In deze inbreng is onder meer gewezen op het feit dat de grondwettelijke uitkeringen in 2009 met brede steun in beide Kamers opnieuw zijn vastgesteld tezamen met enkele andere aanpassingen van het stelsel, op de evaluatie hiervan door ABDTopconsult in 2015, met inbegrip van de complexiteit van de fiscale aspecten, op het bruteringsvraagstuk en het grondwettelijk vereiste van een gekwalificeerde meerderheid van twee derden bij wijzigingen.

Verder is bij deze inbreng in algemene zin gewezen op de verhouding tussen situationele en tijdsgebonden factoren tegenover het zwaarwegende belang voor een kwetsbare instelling van continuïteit in de financiering die vraagt om een bestendige lijn voor de lange termijn.

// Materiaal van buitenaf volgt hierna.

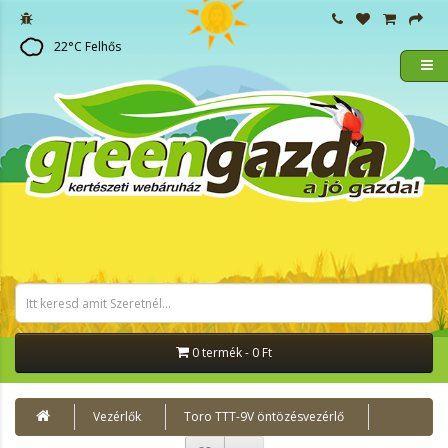
22
°C
Felhős
0 termék - 0 Ft
Vezérlők
Toro TTT-9V öntözésvezérlő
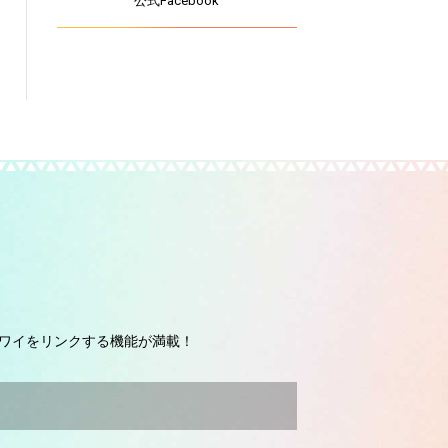
公式Facebook
ワイをリンクする機能が満載！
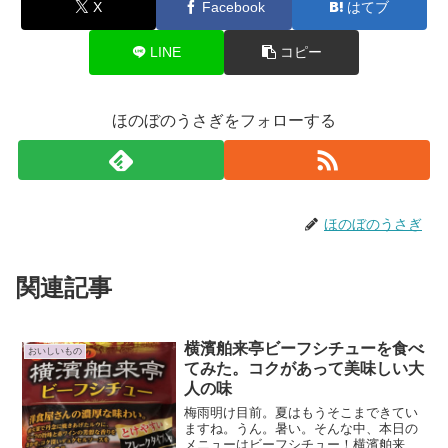
X
Facebook
はてブ
LINE
コピー
ほのぼのうさぎをフォローする
ほのぼのうさぎ
関連記事
横濱舶来亭ビーフシチューを食べ
おいしいもの
てみた。コクがあって美味しい大
人の味
梅雨明け目前。夏はもうそこまできてい
ますね。うん。暑い。そんな中、本日の
メニューはビーフシチュー！横濱舶来亭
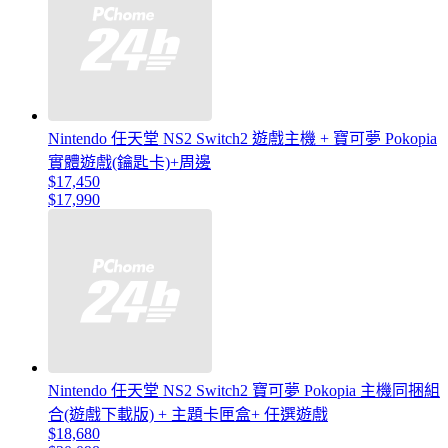
Nintendo 任天堂 NS2 Switch2 遊戲主機 + 寶可夢 Pokopia
實體遊戲(鑰匙卡)+周邊
$17,450
$17,990
Nintendo 任天堂 NS2 Switch2 寶可夢 Pokopia 主機同捆組
合(遊戲下載版) + 主題卡匣盒+ 任選遊戲
$18,680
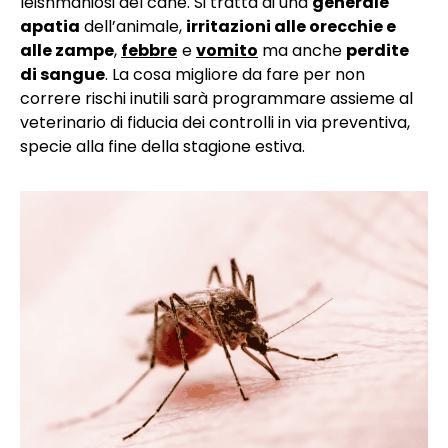
leishmaniosi del cane. Si tratta di una
generale
apatia
dell’animale,
irritazioni alle orecchie e
alle zampe
,
febbre
e
vomito
ma anche
perdite
di sangue
. La cosa migliore da fare per non
correre rischi inutili sarà programmare assieme al
veterinario di fiducia dei controlli in via preventiva,
specie alla fine della stagione estiva.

Tot slot is in het debat de brief van 6 oktober 2022 (Kamerstuk 36 200 I, nr. 4) genoemd over de ontwikkelingen in het stelsel van begrotingshoofdstuk I met de aankondiging van een aanvraag om voorlichting door de Afdeling advisering van de Raad van State. De inhoud van deze brief gaf tijdens het debat geen aanleiding tot vragen daarover en het voorstel in de brief kon rekenen op instemming. In het debat heb ik naar aanleiding van de brief (Kamerstuk 35 570 I, nr. 11) desgevraagd mijn intentie bevestigd ten aanzien van de motie van het lid Sneller (Kamerstuk 35 470 I, nr. 8).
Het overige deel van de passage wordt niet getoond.